The affidavit and information sufficiently charge the offense of libel. The State's testimony supported the averment of circulation and publication of the document in writing set out in the information as libelous, by the testimony of various persons that appellant exhibited the document to them, and further testimony that it was read with appellant's consent in the hearing of others, which amounts to circulation. See article 1274, P. C. That the document necessarily conveyed the idea that prosecuting witness had been guilty of acts therein set forth, disgraceful to him as a member of society, and that same, in its natural sequence, tended to bring said witness into contempt among honorable persons, — is manifest, and no question as to the weight, effect and character of such statements in said document was raised on the trial. Said defamatory document consisted of the affidavit of a woman, in substance, that on two separate occasions she had gone to see said witness and he had taken her into a little room near his office in the Beckham Hotel in Greenville, Hunt County, Texas, and on each occasion had carnal knowledge of her. Appellant was his own only witness, and admitted that he had caused said document to be read in the presence of other people.
Appellant has many bills of exception, no necessity being observed for a discussion of each but all of which present the proposition that he had the right to prove the truth of what was said in the affidavit referred to; and that, as bearing on said question, he might introduce affidavits of other people relating to similar but separate occurrences. As we understand the record, appellant bases his claim of right to prove the truth of the statements circulated by him, upon the first of the four subdivisions laid down in article 1290, P. C., — said subdivision one providing that the truth of a statement charged as libelous may be shown in justification "Where the publication purports to be an investigation of the official conduct of officers or men in a public capacity."

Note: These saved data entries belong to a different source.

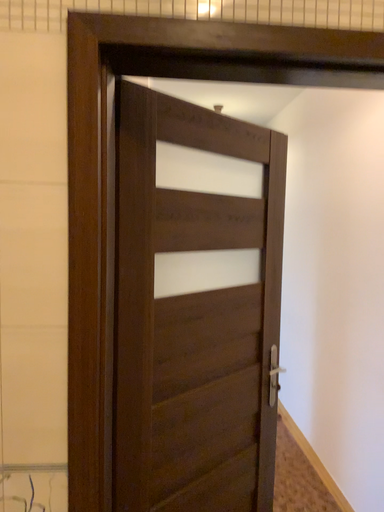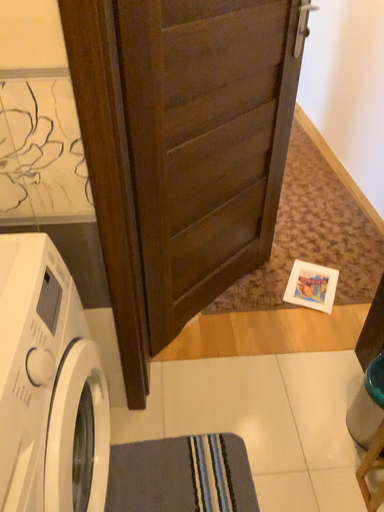 Question: How did the camera likely rotate when shooting the video?

Choices:
 (A) rotated upward
 (B) rotated downward

Answer: (B) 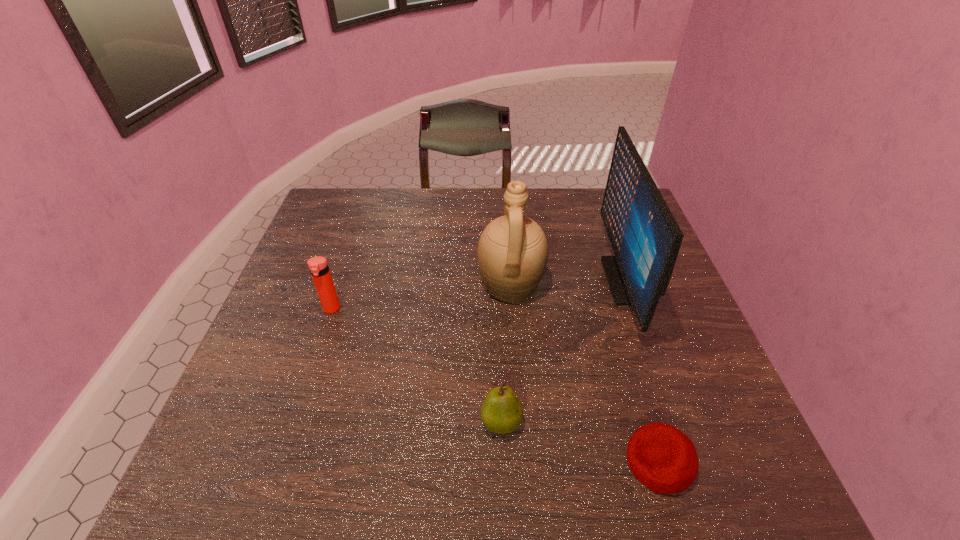 Where is `computer monitor`? computer monitor is located at coordinates (645, 237).

Identify the location of pitcher. Image resolution: width=960 pixels, height=540 pixels. click(x=512, y=252).

Locate an element on the screen. thermos bottle is located at coordinates (318, 266).

This screenshot has height=540, width=960. I want to click on the third shortest object, so click(318, 266).

I want to click on pear, so click(501, 412).

Locate an element on the screen. beanbag is located at coordinates (664, 459).

Find the location of a particular element. The image size is (960, 540). vacant region located 0.070m on the screen side of the computer monitor is located at coordinates (582, 280).

You are a GUI agent. You are given a task and a screenshot of the screen. Output one action in this format:
    pyautogui.click(x=<x>, y=<y>)
    Task: Click on the vacant area located on the screen side of the computer monitor
    This screenshot has width=960, height=540.
    Given the screenshot: What is the action you would take?
    pyautogui.click(x=548, y=280)

Image resolution: width=960 pixels, height=540 pixels. I want to click on free spot located on the screen side of the computer monitor, so click(530, 280).

Find the location of `vacant space situated on the back of the pitcher`. vacant space situated on the back of the pitcher is located at coordinates (504, 193). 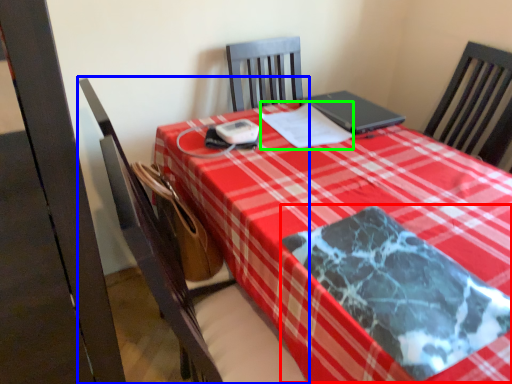 Question: Based on their relative distances, which object is farther from blanket (highlighted by a red box)? Choose from chair (highlighted by a blue box) and notebook (highlighted by a green box).

Choices:
 (A) chair
 (B) notebook

Answer: (B) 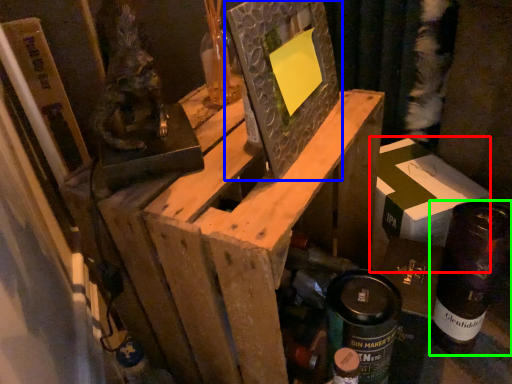 Question: Estimate the real-world distances between objects in this image. Which object is closer to cardboard box (highlighted by a red box), picture frame (highlighted by a blue box) or bottle (highlighted by a green box)?

Choices:
 (A) picture frame
 (B) bottle

Answer: (B)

Regarding this, we have but to say that nothing in the affidavit charges that Mr. Daniels, — the person reflected upon, — was either an officer or a man acting in any public capacity; nor is there anything in same at all supporting the proposition that said document "Purports to be an investigation of the official conduct of an officer or a man in a public capacity." In other words, to enable appellant to offer in justification for his circulation of this libelous affidavit, proof of the truth of the *Page 160 things contained therein which affected the reputation of Mr. Daniels, it would have to appear from the affidavit itself that it purported to be, or to have been made in an investigation of the official conduct of Mr. Daniels as an officer, or a man in a public capacity. There is nothing in the affidavit, — as above indicated, — which shows or even suggests such purport. It was not said therein that Greenville Social Service, — supposedly some group or body, — was a public organization or concern, nor that Daniels had any connection, official or otherwise, with such concern, nor that any investigation was being conducted of any official conduct of Daniels as a public official, or a man acting in a public capacity, or as a result of any connection of his with said concern or otherwise.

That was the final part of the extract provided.